How does gravity “bend” time?
Light travels at a constant speed. Imagine Light going from A to B in a straight line, now imagine that line is pulled by gravity so its curved, it’s gonna take the light longer to get from A to B, light doesn’t change speed but the time it takes to get there does, thus time slows down to accommodate.
The universe is made up of atoms which are made out of subatomic particles which are in turn made up of quarks. Do we know if this daisy chain stops, or, like a true five-year old, will be always be asking “and then what?”
We assume that quarks are the smallest particle available to the universe (currently). There are a few reasons for this:
- Anything that is a quark cannot be on it’s own (meaning we can’t break them apart to look at them individually, thus pull more information than is available). This is due to something called Color Confinement. Without getting into the mathematics, the amount of energy needed to pull apart quark pairs would instantly create new quarks. But even if we COULD separate them, we’d have nothing to use to visibly examine them as they’re smaller than anything we can currently use to view objects (smaller than electrons so no electron scanning, etc.). Of course, this wouldn’t really a big issue because we have other ways of detecting things that are invisible to the electromagnetic spectrum, but it would definitely put a damper on things.
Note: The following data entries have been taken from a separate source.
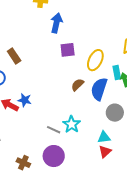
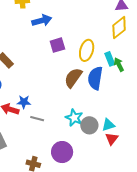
blue arrow: (56, 23) -> (42, 20), turned 72
brown semicircle: (78, 85) -> (73, 78), size x1.5
gray circle: (115, 113) -> (89, 125), moved
gray line: (54, 130) -> (37, 119), moved

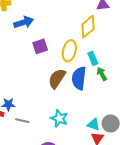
yellow diamond: (119, 28) -> (88, 27), moved
green arrow: (119, 65) -> (102, 74), moved
gray circle: (89, 125) -> (111, 123), moved
cyan triangle: (108, 125) -> (94, 124), turned 40

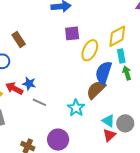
yellow diamond: (88, 27) -> (117, 36), moved
yellow ellipse: (69, 51) -> (90, 50), moved
brown semicircle: (57, 79) -> (96, 90), moved

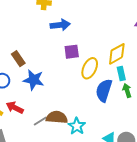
blue star: (29, 84) -> (34, 80), moved, size x1.5
brown semicircle: (96, 90) -> (57, 117), moved, turned 50
gray line: (39, 102) -> (40, 121), turned -56

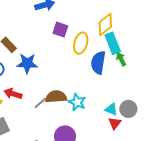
purple square: (72, 52) -> (60, 30), turned 35
cyan rectangle: (121, 74) -> (113, 43), size x1.5

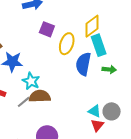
green arrow: (121, 59) -> (109, 69), moved, turned 120
cyan star: (77, 102) -> (31, 81), moved

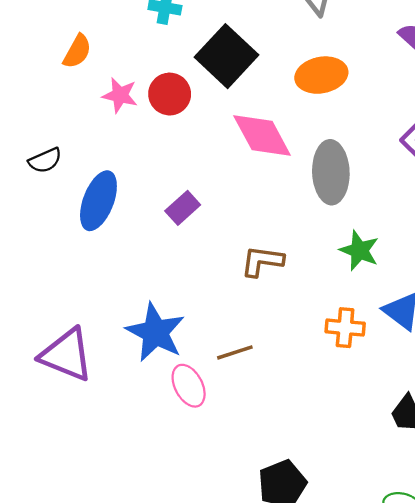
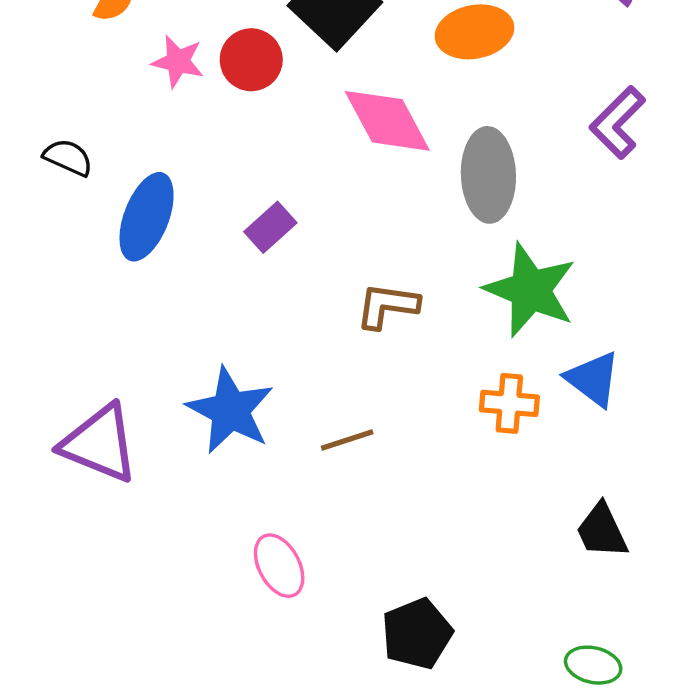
black semicircle: (45, 160) -> (68, 157), turned -132
green star: (359, 251) -> (530, 290), size x1.6
pink ellipse: (189, 386) -> (279, 566), moved

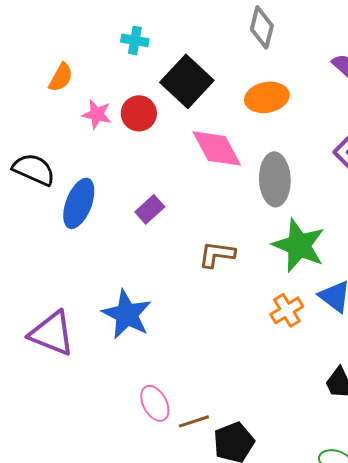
black semicircle: (68, 157) -> (34, 169), size x1.5
orange cross: (509, 403) -> (287, 310), turned -36
brown line: (347, 440) -> (194, 421), moved

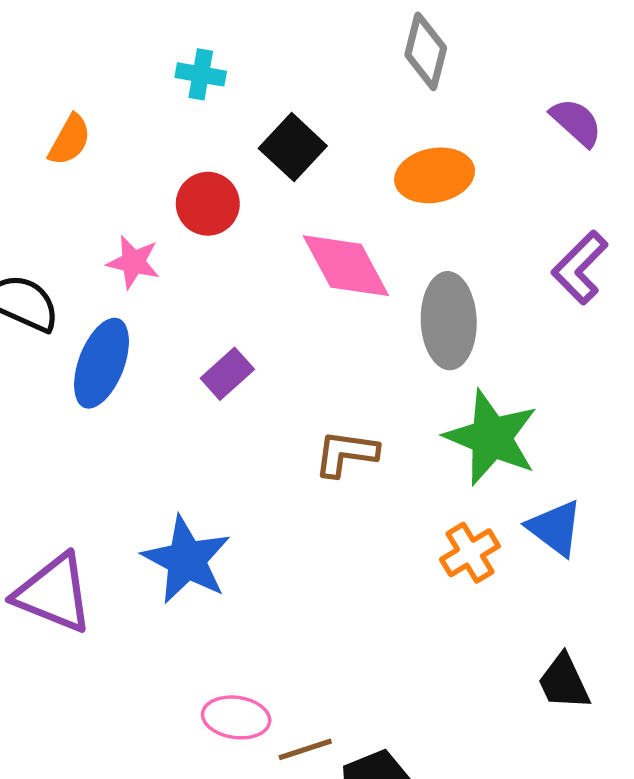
black square: (187, 81) -> (293, 147), size x0.7
pink star: (97, 114) -> (133, 262), moved
pink ellipse: (155, 403) -> (236, 717), turned -54

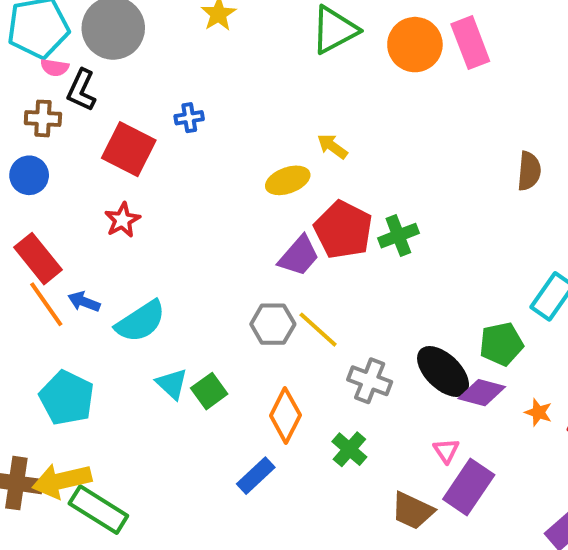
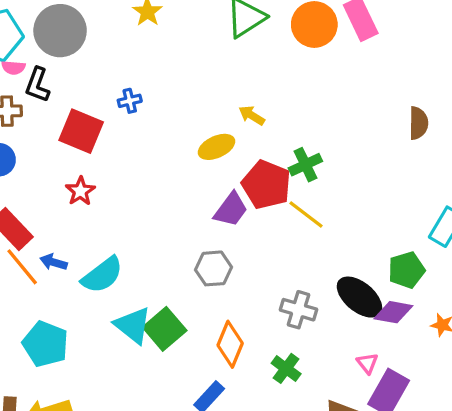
green cross: (398, 236) -> (305, 165), moved
yellow line: (318, 330) -> (306, 215), moved
cyan triangle: (172, 384) -> (133, 325), size x1.4
green square: (209, 391) -> (165, 329), size x1.4

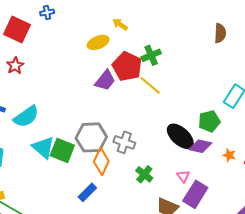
gray hexagon: (213, 268) -> (91, 137), moved, size x1.4
gray cross: (298, 310) -> (124, 142), moved
green square: (165, 329) -> (62, 150), turned -30
green cross: (286, 368) -> (144, 174), moved

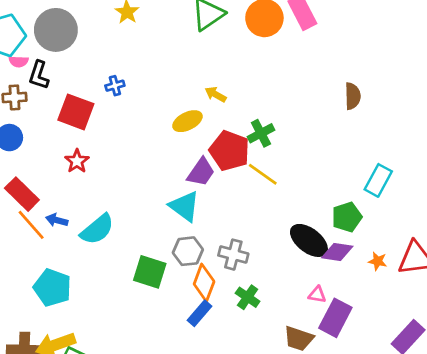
gray hexagon: (91, 137) -> (188, 251), size x0.7
cyan triangle: (43, 148) -> (184, 206), moved
green cross: (144, 174) -> (248, 297), moved
pink triangle: (183, 176) -> (317, 295), turned -40
blue rectangle: (87, 192) -> (200, 313), moved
- Our understanding of the universe and reality is based on mathematical models and do not represent reality fully. Basically, our understanding of what goes on at subatomic levels is guessed upon using our observations and tests in our macroscale world. Our models have been correct so far, but they don’t account for everything and a discovery in the future could change how we see things.
- We will always be asking “and then what”. That’s the fundamental foundation of Science. Once we fully understand our Universe (if we ever do), we’ll be at a point where we can look beyond.
When scientists say that wormholes are theoretically possible based on their mathematical calculations, how exactly does math predict their existence?
The math of space time is ultimately best described by Einstein’s General Relativity (GR). It’s a set of mathematical equations that describes the way space and time bend in the presence of some form of matter (star, planet, whatever).
The usual order of things is to take a mass and calculate how space and time would respond to its presence. However you can also go the other way. You can take a particular spacetime shape and calculate the kind of mass that would be necessary to produce it.
In the case of wormholes, this is what is going on. We can describe a setup of spacetime that would behave like what we would call a wormhole. However if you then calculate what kind of mass we would need to produce this wormhole, we find that it would require a kind of mass that is not known to exist.
So to say the math “predicts” their existence is not really correct. We can describe just about anything with math, but it doesn’t mean that thing exists out in the real universe.
If the Big Bang theory is correct, how could nothing exist before the universe existed? What existed before the universe existed
The big bang only addresses the very early universe, and not the origin of the universe.
Would you consider an analogy or ‘thought experiment’?
Start walking north. Keep going until you reach the north pole.
Can you keep going north?
‘North’ is not a valid direction at the north pole. You can’t go any more north.
Since time is a dimension of the universe, the phrase “before the universe existed” makes about as much sense as “north of the north pole”.